People in the Arab world need fuller and freer information about shrinking water supplies but their governments are withholding it for fear of fuelling unrest, a United Nations expert said on Thursday. Arable land makes up just 4.2 percent of the Middle East and North Africa and is expected to shrink due to climate change - a potential source of political instability, analysts say, in a region where economic privation has sometimes sparked conflict.
"Arab countries do not disclose enough information on their water out of concern that transparency could fuel unnecessary public concern and unrest," said Hosny Khordagui, Regional Program Director of the UN Development Programme (UNDP) Water Governance Programme for Arab States. Disclosing figures on water scarcity might be perceived as reflecting bad management on the part of Arab states and so is generally avoided, he told a UNDP round-table on Arab environmental issues.
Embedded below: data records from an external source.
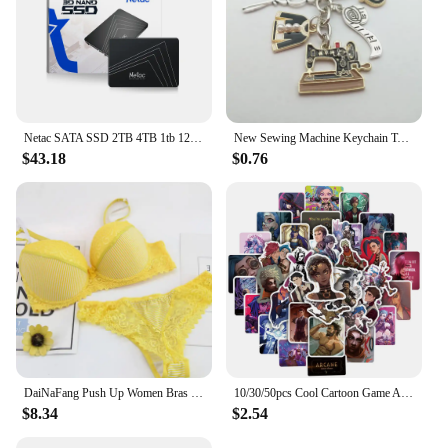
Netac SATA SSD 2TB 4TB 1tb 128gb SSD 480gb 512gb 256gb HD SSD Hard Drive Disk Hdd Internal Solid State Drive for laptop
New Sewing Machine Keychain Tailor Key Ring Iron Tape Measure Scissors Dress Key Chain Women's Gift DIY Jewelry Handmade
$43.18
$0.76
DaiNaFang Push Up Women Bras Set For Big Boops Sexy Lace Underwear Panties BCDE Cup Ladies Plus Size French Female Lingerie
10/30/50pcs Cool Cartoon Game Arcane Anime Stickers Decals Motorcycle Laptop Luggage Guitar Phone Car Waterproof Sticker Kid Toy
$8.34
$2.54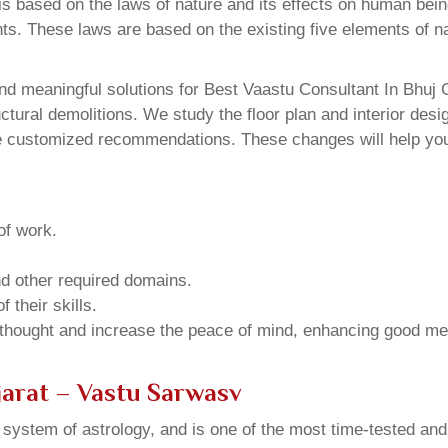
 based on the laws of nature and its effects on human beings
ents. These laws are based on the existing five elements of 
d meaningful solutions for Best Vaastu Consultant In Bhuj G
ural demolitions. We study the floor plan and interior design
e customized recommendations. These changes will help you 
of work.
and other required domains.
 their skills.
 thought and increase the peace of mind, enhancing good me
jarat – Vastu Sarwasv
u system of astrology, and is one of the most time-tested an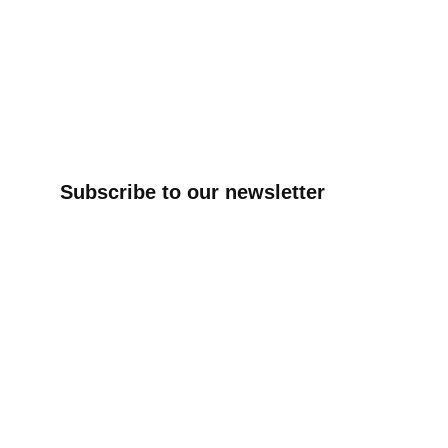
Subscribe to our newsletter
"If we have public participation, we would have better management, participation and more justice," Khordagui said, adding that ministers were accountable to those who appointed them and not to the public. "Don't expect accountability without real democracy and free elections," he said. People in the Middle East and North Africa have access to an average of just 1,000 cubic metres of water a year, seven times lower than the world-wide rate, according to the UNDP's Arab Human Development Report.
As climate change takes its toll and the region's populations grow at nearly twice the global average, that figure is projected to shrink to just 460 cubic metres by 2025. Co-ordinated water policy will be a challenge in a region where water politics is often seen as a zero-sum game and can be used as a lever in larger political feuds.
DISPLACED POPULATION "If we lose one more drop of water and our capacity to give Arab citizens their right to food, this is a political issue par excellence," said Ismail Serageldin, a former World Bank environmental expert. In one example, a temperature rise of 1-1.5 degrees in one area of Sudan in 2030-2060 would slash maize production by 70 percent, the UNDP report said. Such scenarios could be repeated elsewhere in the region.